The loud crash of breaking glass shatters the moment.

We jerk apart, breathing hard, to find Gerald sitting innocently on the counter beside an overturned bottle of olive oil—now shattered on the floor, the oil slowly spreading across the tile.

Reality comes crashing back with brutal force. What the hell am I doing? This is exactly the kind of complication I've been trying so hard to avoid. The exact reason we established boundaries in the first place.

I step back, running a shaking hand through my hair. "Shit. I'm sorry. I shouldn't have—that was—"

I can't even form a coherent sentence, my mind still clouded with her scent, my body still humming with want.

Rowan slides off the counter, her eyes wide, her lips swollen from my kisses. She looks dazed, confused, and so beautiful it physically hurts to look at her.

"Jasper," she starts, reaching for me.

I take another step back, needing distance, needing clarity. "I'm sorry," I repeat, the words inadequate but all I can offer. "That was a mistake. It can't happen again."

Hurt flashes across her face, quickly masked. "A mistake," she echoes, her voice flat.

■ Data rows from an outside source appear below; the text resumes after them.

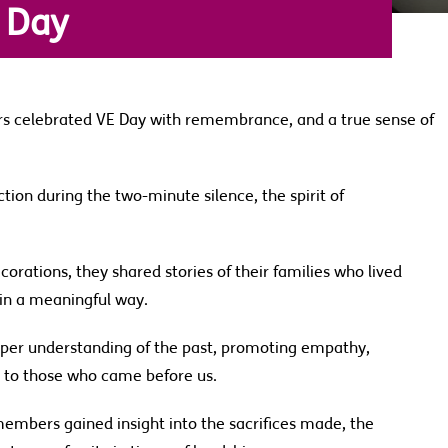
 Day
s celebrated VE Day with remembrance, and a true sense of
ction during the two-minute silence, the spirit of
orations, they shared stories of their families who lived
e in a meaningful way.
eeper understanding of the past, promoting empathy,
n to those who came before us.
members gained insight into the sacrifices made, the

"We have two weeks left," I remind her, remind myself. "Then you're gone. This—whatever this is—it just complicates things."

"Right," she says, wrapping her arms around herself. "Complications. I forgot that's all I am to you."

"That's not what I meant," I protest, but it's weak and we both know it.

She bends down to scoop up Gerald, who's looking far too pleased with himself for a cat who just destroyed a moment of insanity. "I should go to bed. Early shift tomorrow."

"Rowan—"

"It's fine," she cuts me off. "You're right. It was a mistake. Won't happen again."

She walks out without looking back, leaving me alone in the kitchen with the scent of olive oil and broken glass and her—still lingering in the air, on my skin, driving me slowly mad.